“I heard you came into your magic. I just saw what you can do,” Ricco said.
Quint looked at his father, who gave Quint a tiny head shake.
“When I learn a little more,” Quint said. “I’m taking instruction from Pogi at present. I’d rather learn a few strings and then show you something impressive.”
“As if you could impress me,” Ricco said in his typical self-important way.
“I’m not learning to impress you, and you asked.”
Ricco smiled. “I did, didn’t I? Well, I suppose you are on your way. I’ll check back with you in a few days,” he said, disappearing up the road past Zeppo’s wheelwright shop.
“That’s not good,” Zeppo said. “I never did trust that boy, and now the entire village will know you can cast fire. That was an awesome flame, my boy.”
Quint smiled. “It was, wasn’t it? But this is only the start, and maybe just the start of the beginning, for all I know.”
Pogi was impressed by Quint’s demonstration, although Quint could tell the wizard was trying to look calm. “Your father knows how to teach,” Pogi said.
Quint nodded. “He taught me the only string he is capable of weaving. You know more than him. Now that I’ve proven I can create a string, it’s time to learn a few more tricks.”
Pogi pursed his lips and then worked them as he thought. Quint could tell Pogi was stalling. The hedge wizard’s hesitant demeanor had destroyed his credibility, and Quint felt lost. Who could he trust? Not his brothers and sister. Not Ricco, and not Pogi.
A tiny stab of fear punctured him inside. Would this training end up being a disappointment? Quint feared it would, but he had no choice but to continue.
Pogi inhaled. “I suppose we can try two more simple threads. One is a levitation spell. It isn’t too powerful, but you can lift and transport a few pounds of material. The other is a heat string. Heat differs from a flame, the thread your father knows.”
“The levitation spell teaches you how to create the string and change the focus of the string on the object. That is lifting and carrying the floating object and setting it down.”
“That is an easy string?” Quint asked.
Pogi smiled in a self-satisfying way. “All strings are difficult except for the fire string that your father uses because it is caused by the disorganization.”
Quint leaned forward. “I’m ready to learn.”
The wizard drew two crude hands with fingers outstretched before sketching lines from two fingers on one hand, three from two fingers, and a thumb on the other.
“There are the tendrils for the string. You must get them to twist into a left-hand weave,” Pogi said drawing the direction the tendrils were to twist. “Do you really think you can do this?”
Quint shrugged. “I can give it a try.” Inside, he was more determined than he let on. He vowed to succeed.
Pogi smiled again and sat back, folding his arms. “Try.”
Quint first extended tendrils from each finger separately before making the pattern that Pogi had drawn. It was more complicated than he thought. The wizard was right; the fire spell was simple compared to this.
He finally got the right combination of tendrils and then put his hands closer together with the hands almost in a ball as he willed the tendrils to move toward a single point. With many tries, that was all he could do. He had difficulty keeping the threads twisted while he tried to get them to weave.
Pogi gave him no encouragement as he struggled for success. Patients came and went while Quint made his failed attempts.
Discouraged, Quint left the wizard’s hut and walked home. Pogi had drawn the diagram for heat. At dusk, he attempted to make the levitation string work but set that aside and examined the heat string. It seemed easier. There were three strings loosely woven. Not as loosely as the barely woven fire string.
Quint found it easier to manipulate the tendrils in a loose weave, and after six tries, he generated a tiny cloud of heat from his balled-up hands. The heat was warm but not hot. He put more power into the string, making the cloud wax and wane.
After trying unsuccessfully to move the cloud away from his hands, he let the string unravel and looked at the three strings. They were dimmer than when he started, but Quint applied more power, and the tendrils glowed brighter and twisted tighter, making a warmer cloud.

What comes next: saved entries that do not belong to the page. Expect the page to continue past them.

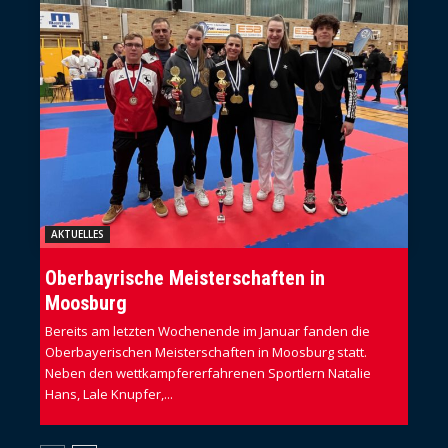
AKTUELLES
Oberbayrische Meisterschaften in
Moosburg
Bereits am letzten Wochenende im Januar fanden die
Oberbayerischen Meisterschaften in Moosburg statt.
Neben den wettkampfererfahrenen Sportlern Natalie
Hans, Lale Knupfer,...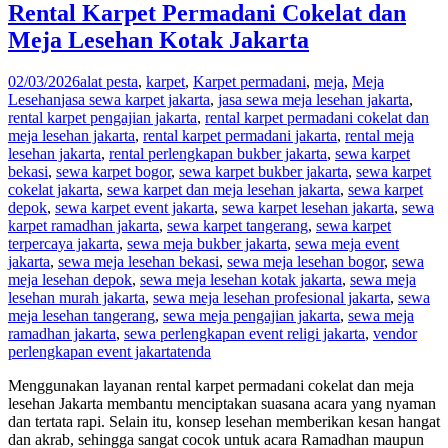
Rental Karpet Permadani Cokelat dan
Meja Lesehan Kotak Jakarta
02/03/2026
alat pesta
,
karpet
,
Karpet permadani
,
meja
,
Meja
Lesehan
jasa sewa karpet jakarta
,
jasa sewa meja lesehan jakarta
,
rental karpet pengajian jakarta
,
rental karpet permadani cokelat dan
meja lesehan jakarta
,
rental karpet permadani jakarta
,
rental meja
lesehan jakarta
,
rental perlengkapan bukber jakarta
,
sewa karpet
bekasi
,
sewa karpet bogor
,
sewa karpet bukber jakarta
,
sewa karpet
cokelat jakarta
,
sewa karpet dan meja lesehan jakarta
,
sewa karpet
depok
,
sewa karpet event jakarta
,
sewa karpet lesehan jakarta
,
sewa
karpet ramadhan jakarta
,
sewa karpet tangerang
,
sewa karpet
terpercaya jakarta
,
sewa meja bukber jakarta
,
sewa meja event
jakarta
,
sewa meja lesehan bekasi
,
sewa meja lesehan bogor
,
sewa
meja lesehan depok
,
sewa meja lesehan kotak jakarta
,
sewa meja
lesehan murah jakarta
,
sewa meja lesehan profesional jakarta
,
sewa
meja lesehan tangerang
,
sewa meja pengajian jakarta
,
sewa meja
ramadhan jakarta
,
sewa perlengkapan event religi jakarta
,
vendor
perlengkapan event jakarta
tenda
Menggunakan layanan rental karpet permadani cokelat dan meja
lesehan Jakarta membantu menciptakan suasana acara yang nyaman
dan tertata rapi. Selain itu, konsep lesehan memberikan kesan hangat
dan akrab, sehingga sangat cocok untuk acara Ramadhan maupun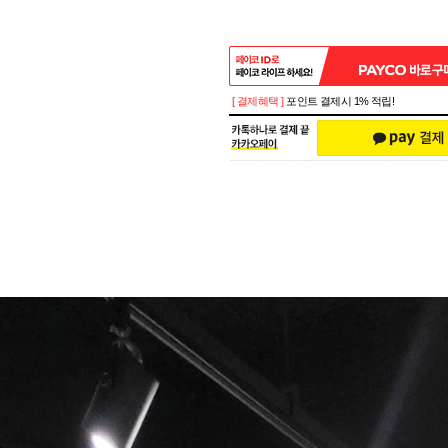
[ 결제혜택 ]
포인트 결제시 1% 적립!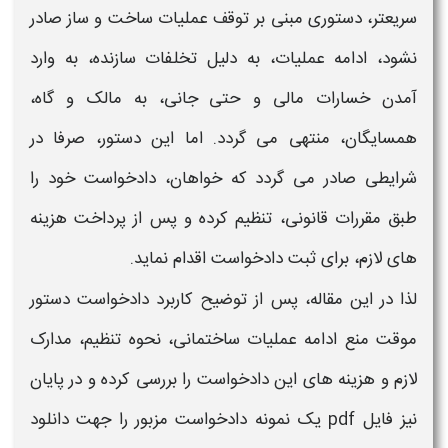
سریعتر،
دستوری
مبنی بر
توقف عملیات ساخت و ساز
صادر
نشود،
ادامه عملیات
، به دلیل تخلفات سازنده، به وارد
آمدن خسارات مالی و حتی جانی، به مالک و گاه،
همسایگان، منتهی می گردد. اما این
دستور
، صرفا در
شرایطی صادر می گردد که خواهان،
دادخواست
خود را
طبق مقررات قانونی، تنظیم کرده و پس از پرداخت هزینه
های لازم، برای ثبت
دادخواست
اقدام نماید.
لذا در این مقاله، پس از توضیح کاربرد د
ادخواست دستور
موقت منع ادامه عملیات ساختمانی، ن
حوه تنظیم، مدارک
لازم و هزینه های این
دادخواست
را بررسی کرده و در پایان
نیز فایل
pdf یک نمونه دادخواست
مزبور را جهت
دانلود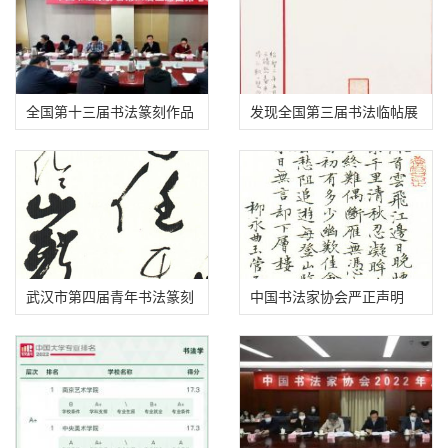
全国第十三届书法篆刻作品
发现全国第三届书法临帖展
展即将发布征稿启事
一件疑似抄袭作品
武汉市第四届青年书法篆刻
中国书法家协会严正声明
作品展答投稿作者问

Quint thought that Pogi’s levitation spell wasn’t correct. Making this string after a few tries was easy, but the levitation string seemed impossible. He made the simple change of winding the teleportation weave in the opposite direction and the string felt right and produced a stable string. He concentrated on a small fallen branch at his feet and focused on making the string extend to touch the branch, and then he moved the branch off the ground with his will. Will seemed to be another significant component in making a string work.

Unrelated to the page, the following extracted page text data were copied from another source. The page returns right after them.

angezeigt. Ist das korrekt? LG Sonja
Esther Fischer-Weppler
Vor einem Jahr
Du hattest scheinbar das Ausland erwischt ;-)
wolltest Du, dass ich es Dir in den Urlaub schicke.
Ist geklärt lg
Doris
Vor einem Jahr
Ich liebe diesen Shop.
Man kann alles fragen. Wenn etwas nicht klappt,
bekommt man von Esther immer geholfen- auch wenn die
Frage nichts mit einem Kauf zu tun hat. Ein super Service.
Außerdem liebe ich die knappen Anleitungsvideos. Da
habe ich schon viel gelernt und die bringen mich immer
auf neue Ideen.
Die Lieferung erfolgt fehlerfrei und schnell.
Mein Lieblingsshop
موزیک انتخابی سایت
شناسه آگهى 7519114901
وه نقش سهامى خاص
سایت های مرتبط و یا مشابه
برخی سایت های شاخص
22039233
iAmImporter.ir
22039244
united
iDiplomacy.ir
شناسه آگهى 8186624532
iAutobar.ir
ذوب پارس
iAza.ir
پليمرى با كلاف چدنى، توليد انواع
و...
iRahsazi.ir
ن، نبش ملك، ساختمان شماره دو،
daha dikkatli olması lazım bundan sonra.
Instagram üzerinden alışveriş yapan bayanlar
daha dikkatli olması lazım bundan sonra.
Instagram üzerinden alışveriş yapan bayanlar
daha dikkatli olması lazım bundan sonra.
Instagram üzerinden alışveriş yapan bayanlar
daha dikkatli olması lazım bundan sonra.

He could move the branch about ten paces from him before the object fell to the ground. Quint stood over the fallen branch and reproduced the string. He concentrated on it being two feet in front of his chest as he walked around the yard.
“What are you doing?” his mother called from the front door to their cottage.
Quint turned around, and the distraction killed the string.
“Practicing what Pogi taught me,” Quint said.
He had to get a book on strings since he couldn’t trust Pogi to give him the correct information.
Chapter Thre
e
The next day, Ricci, Quint’s friend, showed up on his doorstep, offering to walk to the village with him.
Quint thought it strange, but Ricci was always a harmless distraction once you got through the hubite jokes that he occasionally told.